- Born: Adelaide, South Australia, Australia
- Occupation(s): Businessman, engineer

= Bruce Hundertmark =

Bruce Hundertmark is a South Australian businessman and director of South Australian Nuclear Energy Systems Pty Ltd. Hundertmark travels between his hometown of Adelaide and Indonesia where he heads the drug discovery company PT Indo Bio Products and the molecular-biology-based developer, PT Indobio Diversita Guna. He is a former director of News International, a subsidiary of Rupert Murdoch's News Corporation. He told Rupert Murdoch there was no point in launching Pay TV unless the broadcasts could be protected, and in 1987 Hundertmark backed a small start-up company which developed "Videocrypt" technology. The technology provided a mechanism by which Pay TV broadcasters could restrict their services to subscribers and proved to be of great value to Murdoch's growing media interests. Hundertmark has also worked in the nuclear industry and believes that South Australia should expand on its existing uranium mining and yellowcake production to develop enrichment capacity and ultimately produce nuclear fuel pellets and rods.

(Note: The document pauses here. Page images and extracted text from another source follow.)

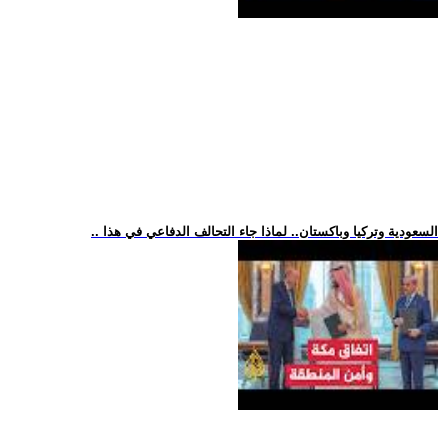
.. السعودية وتركيا وباكستان.. لماذا جاء التحالف الدفاعي في هذا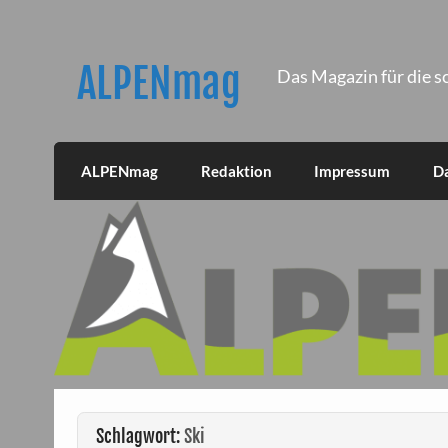
Skip
to
content
ALPENmag
Das Magazin für die s
ALPENmag
Redaktion
Impressum
D
Schlagwort:
Ski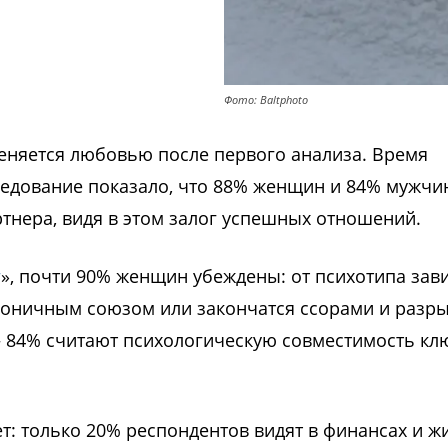
Фото: Baltphoto
еняется любовью после первого анализа. Время
ледование показало, что 88% женщин и 84% мужчи
тнера, видя в этом залог успешных отношений.
г
», почти 90% женщин убеждены: от психотипа зави
моничным союзом или закончатся ссорами и разр
 84% считают психологическую совместимость к
: только 20% респондентов видят в финансах и ж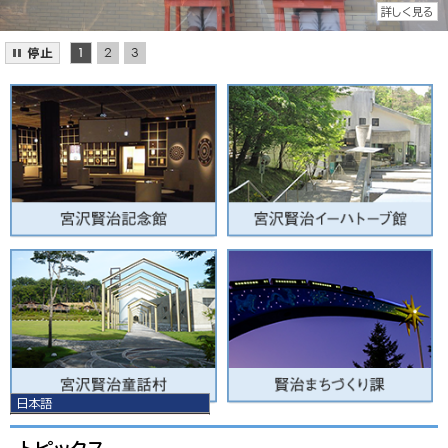
詳しく見る
日本語
日本語
English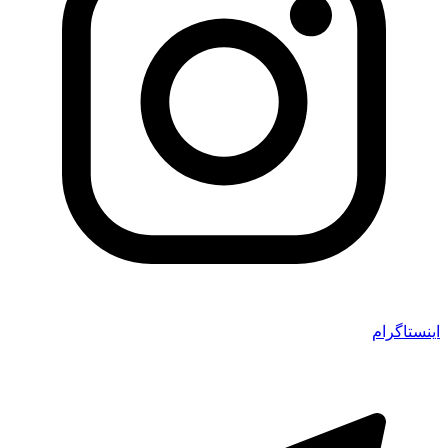
اینستاگرام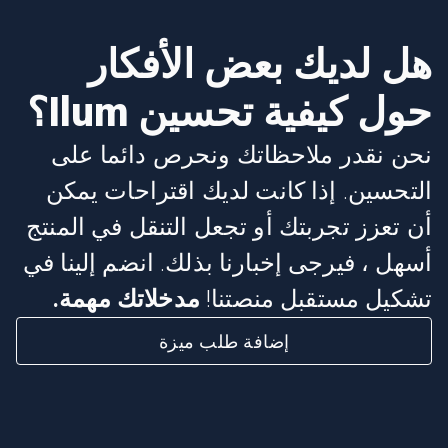
هل لديك بعض الأفكار
حول كيفية تحسين Ilum؟
نحن نقدر ملاحظاتك ونحرص دائما على
التحسين. إذا كانت لديك اقتراحات يمكن
أن تعزز تجربتك أو تجعل التنقل في المنتج
أسهل ، فيرجى إخبارنا بذلك. انضم إلينا في
تشكيل مستقبل منصتنا!
مدخلاتك مهمة.
إضافة طلب ميزة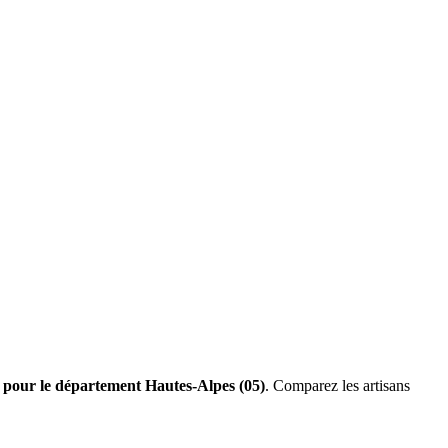
s pour le département Hautes-Alpes (05)
. Comparez les artisans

== South Australian Nuclear Energy Systems ==
Hundertmark's latest venture intends to develop nuclear energy projects that he believes could possibly attract $20 billion in investment and create more than 100,000 jobs. The company has offices in Tokyo and the USA. The company envisages enriching yellowcake and producing nuclear fuel pellets and rods. The company's directors include former Labor federal MP Bob Catley, Ian Kowalick (former Chief of Staff to Premier John Olsen) and climate scientists Professor Stephen Lincoln and Professor Tom Wigley of the University of Adelaide.

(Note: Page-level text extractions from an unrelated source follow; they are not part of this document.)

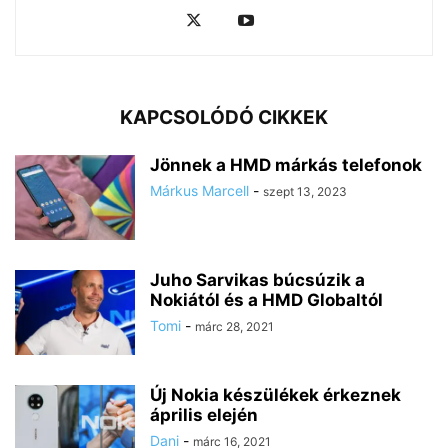
KAPCSOLÓDÓ CIKKEK
Jönnek a HMD márkás telefonok
Márkus Marcell
-
szept 13, 2023
Juho Sarvikas búcsúzik a
Nokiától és a HMD Globaltól
Tomi
-
márc 28, 2021
Új Nokia készülékek érkeznek
április elején
Dani
-
márc 16, 2021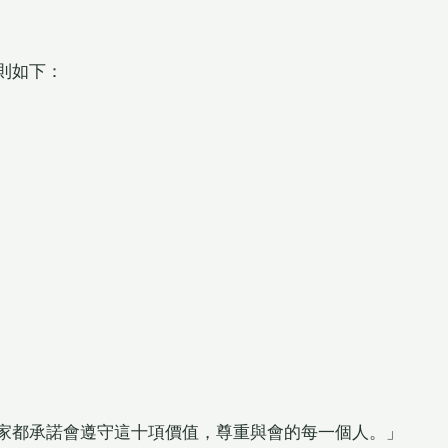
則如下：
家都承諾會遵守這十項價值，尊重與會的每一個人。」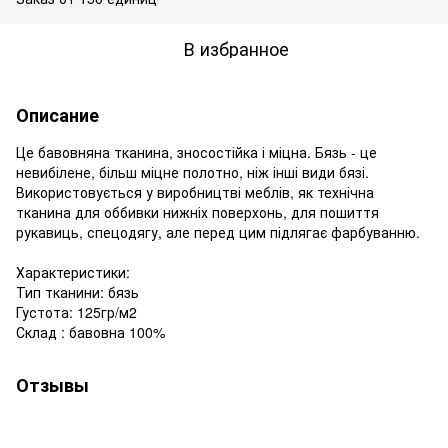
В избранное
Описание
Це бавовняна тканина, зносостійка і міцна. Бязь - це
невибілене, більш міцне полотно, ніж інші види бязі.
Використовується у виробництві меблів, як технічна
тканина для оббивки нижніх поверхонь, для пошиття
рукавиць, спецодягу, але перед цим підлягає фарбуванню.
Характеристики:
Тип тканини: бязь
Густота: 125гр/м2
Склад : бавовна 100%
Отзывы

The company has spoken with Christopher Pyne and Don Farrell in efforts to garner political support for further nuclear industrialisation. The company had planned to "hit the ground running" had there been a change of government in South Australia in 2014. Hundertmark has said that he would consider talking with State Treasurer Tom Koutsantonis, who has previously supported nuclear developments in South Australia.

== Corporate interests ==
Hundertmark's former corporate interests and associations include:
- Managing Director of IMFC Limited
- News Datacom Limited in Israel – Pay TV encryption technology company, controlled by Rupert Murdoch
- Chairman of the cancer vaccine developer Lipotek Pty Ltd.
- non-executive director of the antibody producer Neubody Pty, Ltd.
- Director of News International PLC
- Director of Prudential Cornhill Insurance Ltd.
- non-executive director of Biotron Ltd.
- non-executive director of Telesso Technologies Limited (formerly Eiffel Technologies, Ltd.)

== Education ==
Hundertmark completed a Bachelor of Chemical Engineering at the University of Adelaide and also holds a Bachelor of Economics.